Big Data Interview Questions and Answers
Question - 31 : - What is the use of jps command in Hadoop?
Answer - 31 : - The jps command is used to check if the Hadoop daemons are running properly or not. This command shows all the daemons running on a machine i.e. Datanode, Namenode, NodeManager, ResourceManager etc.
Question - 32 : - Explain the process that overwrites the replication factors in HDFS.
Answer - 32 : -
There are two methods to overwrite the replication factors in HDFS –
Method 1: On File Basis
In this method, the replication factor is changed on the basis of file using Hadoop FS shell. The command used for this is:
$hadoop fs – setrep –w2/my/test_file
Here, test_file is the filename that’s replication factor will be set to 2.
Method 2: On Directory Basis
In this method, the replication factor is changed on directory basis i.e. the replication factor for all the files under a given directory is modified.
$hadoop fs –setrep –w5/my/test_dir
Here, test_dir is the name of the directory, the replication factor for the directory and all the files in it will be set to 5.
Question - 33 : - What will happen with a NameNode that doesn’t have any data?
Answer - 33 : - A NameNode without any data doesn’t exist in Hadoop. If there is a NameNode, it will contain some data in it or it won’t exist.

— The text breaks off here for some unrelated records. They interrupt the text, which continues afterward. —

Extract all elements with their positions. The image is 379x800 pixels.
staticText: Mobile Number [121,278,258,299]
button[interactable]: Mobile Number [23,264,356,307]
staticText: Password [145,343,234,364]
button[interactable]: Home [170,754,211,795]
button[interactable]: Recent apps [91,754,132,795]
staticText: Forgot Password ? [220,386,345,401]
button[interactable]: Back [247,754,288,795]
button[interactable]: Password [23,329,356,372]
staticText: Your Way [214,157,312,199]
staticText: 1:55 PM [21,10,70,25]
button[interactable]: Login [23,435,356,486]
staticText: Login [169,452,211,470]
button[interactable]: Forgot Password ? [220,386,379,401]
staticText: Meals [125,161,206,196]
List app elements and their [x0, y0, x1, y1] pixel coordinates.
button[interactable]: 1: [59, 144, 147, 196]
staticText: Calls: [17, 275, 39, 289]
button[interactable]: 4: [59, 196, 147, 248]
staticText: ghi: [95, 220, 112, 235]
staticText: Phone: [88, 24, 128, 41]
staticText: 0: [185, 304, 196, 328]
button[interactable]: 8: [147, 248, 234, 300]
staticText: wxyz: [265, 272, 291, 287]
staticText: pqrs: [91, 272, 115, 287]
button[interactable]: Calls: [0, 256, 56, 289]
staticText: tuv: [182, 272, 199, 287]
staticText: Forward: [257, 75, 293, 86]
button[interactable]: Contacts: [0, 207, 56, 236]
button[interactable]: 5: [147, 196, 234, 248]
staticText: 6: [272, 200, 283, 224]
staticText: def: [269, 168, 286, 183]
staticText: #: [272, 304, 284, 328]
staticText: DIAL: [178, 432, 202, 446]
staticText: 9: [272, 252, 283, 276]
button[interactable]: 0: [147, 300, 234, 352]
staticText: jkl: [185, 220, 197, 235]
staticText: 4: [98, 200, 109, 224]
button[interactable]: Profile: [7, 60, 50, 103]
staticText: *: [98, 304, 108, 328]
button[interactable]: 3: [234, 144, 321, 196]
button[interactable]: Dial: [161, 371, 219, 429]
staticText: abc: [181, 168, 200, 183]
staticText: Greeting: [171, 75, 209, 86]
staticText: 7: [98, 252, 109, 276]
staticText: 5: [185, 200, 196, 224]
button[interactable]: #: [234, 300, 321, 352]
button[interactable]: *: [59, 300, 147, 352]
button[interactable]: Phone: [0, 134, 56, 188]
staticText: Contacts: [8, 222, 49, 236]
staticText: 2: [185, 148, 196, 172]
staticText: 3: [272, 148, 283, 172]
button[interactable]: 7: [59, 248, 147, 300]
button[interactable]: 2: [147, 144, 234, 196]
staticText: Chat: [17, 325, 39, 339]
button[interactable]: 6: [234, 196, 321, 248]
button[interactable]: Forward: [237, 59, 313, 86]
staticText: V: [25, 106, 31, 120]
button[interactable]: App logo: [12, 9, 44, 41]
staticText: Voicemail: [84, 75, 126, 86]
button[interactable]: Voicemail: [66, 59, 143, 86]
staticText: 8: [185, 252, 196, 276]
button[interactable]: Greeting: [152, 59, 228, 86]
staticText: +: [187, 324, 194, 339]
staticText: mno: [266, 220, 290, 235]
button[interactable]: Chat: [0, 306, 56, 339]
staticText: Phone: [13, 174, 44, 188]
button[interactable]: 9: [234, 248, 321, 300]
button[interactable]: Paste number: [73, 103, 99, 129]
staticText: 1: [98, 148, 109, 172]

Question - 34 : - How Is Hadoop CLASSPATH essential to start or stop Hadoop daemons?
Answer - 34 : -
CLASSPATH includes necessary directories that contain jar files to start or stop Hadoop daemons. Hence, setting CLASSPATH is essential to start or stop Hadoop daemons.
However, setting up CLASSPATH every time is not the standard that we follow. Usually CLASSPATH is written inside /etc/hadoop/hadoop-env.sh file. Hence, once we run Hadoop, it will load the CLASSPATH automatically.
Question - 35 : - Why is HDFS only suitable for large data sets and not the correct tool to use for many small files?
Answer - 35 : -
This is due to the performance issue of NameNode. Usually, NameNode is allocated with huge space to store metadata for the large-scale file. The metadata is supposed to be a from a single file for optimum space utilization and cost benefit. In case of small size files, NameNode does not utilize the entire space which is a performance optimization issue.
Question - 36 : - DFS can handle a large volume of data then why do we need Hadoop framework?
Answer - 36 : -
Hadoop is not only for storing large data but also to process those big data. Though DFS(Distributed File System) too can store the data, but it lacks below features-
It is not fault tolerant
Data movement over a network depends on bandwidth.
Question - 37 : - What is Sequencefileinputformat?
Answer - 37 : -
Hadoop uses a specific file format which is known as Sequence file. The sequence file stores data in a serialized key-value pair. Sequencefileinputformat is an input format to read sequence files.